Ah ! comme il a dit cela ! Pour la première fois depuis la réception du billet fatal, la jeune femme a l’intuition que sa douleur a été comprise dans toute son immensité.

C’est de la reconnaissance qu’elle éprouve ; et puis, qui pourrait dire toutes les idées qui se mêlent dans le tourbillon de la pensée… Elles ne sont ni coordonnées, ni complètes ; elles illuminent comme des éclairs et s’absorbent dans l’obscurité.

Elle tend les doigts vers sa lettre précieuse… Ils frôlent ceux du soldat.

Elle a le pressentiment subit d’un devoir imprécis, d’un renouveau de la vie, d’une fleur germant sur les tombes ; mais cela est trop vague.

Elle s’incline, murmure :

— Adieu !

Et elle ne s’en va pas. Il a répété :

— Adieu.

Et les syllabes ont gémi, comme une plainte. Et cela jette en elle comme une grande lumière… Le timide, l’isolé ; elle, seule aussi ; un officier, un frère d’armes du mort.

Infirmière d’une âme, n’est-ce pas le deuil qui convient aux héros ? Le mot orgueil, dont le sens lui échappait tout à l’heure, elle l’entend maintenant. Il est mort au champ d’honneur, pour tous ses frères de France. Le champ d’honneur ordonne de consoler les frères qui restent.
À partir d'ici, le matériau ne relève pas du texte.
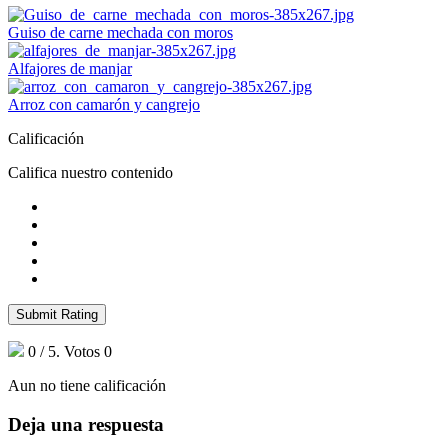
Guiso de carne mechada con moros
Alfajores de manjar
Arroz con camarón y cangrejo
Calificación
Califica nuestro contenido
Submit Rating
0
/ 5. Votos
0
Aun no tiene calificación
Deja una respuesta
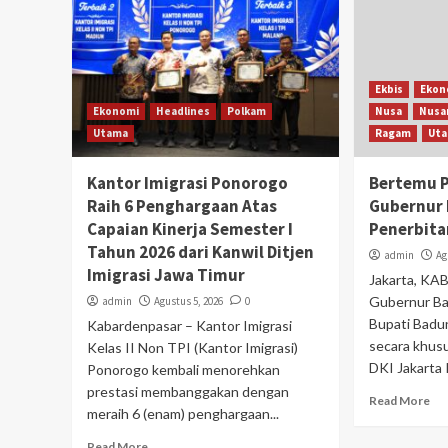
Ekbis
Ekon
Ekonomi
Headlines
Polkam
Nusa
Nusa
Utama
Ragam
Ut
Kantor Imigrasi Ponorogo
Bertemu 
Raih 6 Penghargaan Atas
Gubernur 
Capaian Kinerja Semester I
Penerbita
Tahun 2026 dari Kanwil Ditjen
admin
Ag
Imigrasi Jawa Timur
Jakarta, K
Gubernur Ba
admin
Agustus 5, 2026
0
Bupati Badu
Kabardenpasar – Kantor Imigrasi
secara khus
Kelas II Non TPI (Kantor Imigrasi)
DKI Jakarta 
Ponorogo kembali menorehkan
prestasi membanggakan dengan
Read More
meraih 6 (enam) penghargaan...
Read More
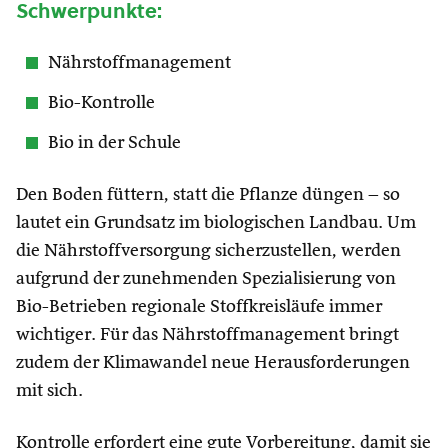
Schwerpunkte:
Nährstoffmanagement
Bio-Kontrolle
Bio in der Schule
Den Boden füttern, statt die Pflanze düngen – so
lautet ein Grundsatz im biologischen Landbau. Um
die Nährstoffversorgung sicherzustellen, werden
aufgrund der zunehmenden Spezialisierung von
Bio-Betrieben regionale Stoffkreisläufe immer
wichtiger. Für das Nährstoffmanagement bringt
zudem der Klimawandel neue Herausforderungen
mit sich.
Kontrolle erfordert eine gute Vorbereitung, damit sie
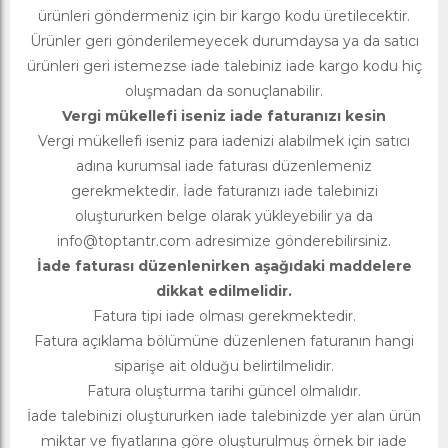
ürünleri göndermeniz için bir kargo kodu üretilecektir.
Ürünler geri gönderilemeyecek durumdaysa ya da satıcı
ürünleri geri istemezse iade talebiniz iade kargo kodu hiç
oluşmadan da sonuçlanabilir.
Vergi mükellefi iseniz iade faturanızı kesin
Vergi mükellefi iseniz para iadenizi alabilmek için satıcı
adına kurumsal iade faturası düzenlemeniz
gerekmektedir. İade faturanızı iade talebinizi
oluştururken belge olarak yükleyebilir ya da
info@toptantr.com
adresimize gönderebilirsiniz.
İade faturası düzenlenirken aşağıdaki maddelere
dikkat edilmelidir.
Fatura tipi iade olması gerekmektedir.
Fatura açıklama bölümüne düzenlenen faturanın hangi
siparişe ait olduğu belirtilmelidir.
Fatura oluşturma tarihi güncel olmalıdır.
İade talebinizi oluştururken iade talebinizde yer alan ürün
miktar ve fiyatlarına göre oluşturulmuş örnek bir iade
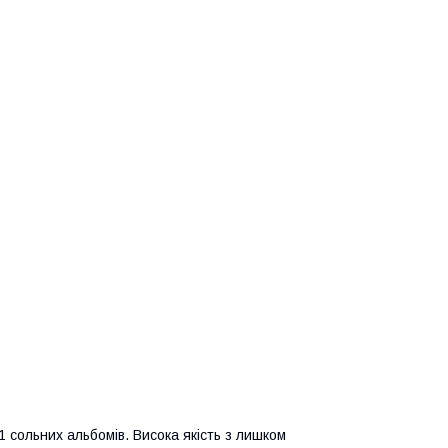
11 сольних альбомів. Висока якість з лишком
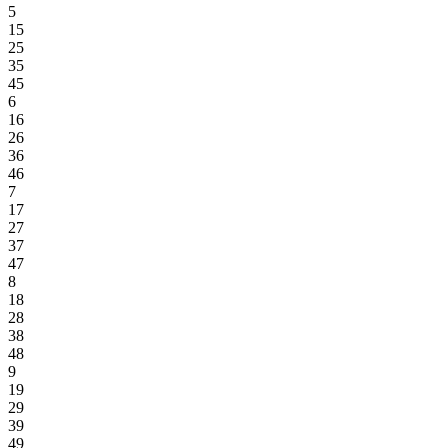
5
15
25
35
45
6
16
26
36
46
7
17
27
37
47
8
18
28
38
48
9
19
29
39
49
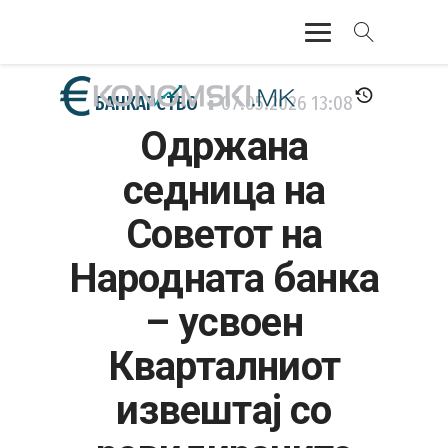
АКТУЕЛНО
БАНКАРСТВО
07.05.2026
13:08
Одржана
ЕКОНОМИЈА
седница на
ФИНАНСИИ
Советот на
БАНКАРСТВО
Народната банка
ЖИВОТ
– усвоен
МОЗАИК
Кварталниот
извештај со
Et comme il répète, les yeux baissés :

— Adieu !

Elle obéit à une impulsion irrésistible :

— Non. Au revoir.

Le visage du lieutenant s’éclaire :

— Vous permettriez ?

Elle l’interrompt, et d’une voix basse, comme si elle s’adressait à elle-même plus encore qu’à lui :

— Mettre en commun des douleurs, cela est peut-être possible. Essayons.

. . . . . . . . . . . . . . . . . . . .

Quand les habitants de Saint-Aubin voient passer Martial et Louise-Marie Alfaret, ils disent, avec un sourire content :

— Des fiancés comme ça, c’est la sagesse du Bon Dieu.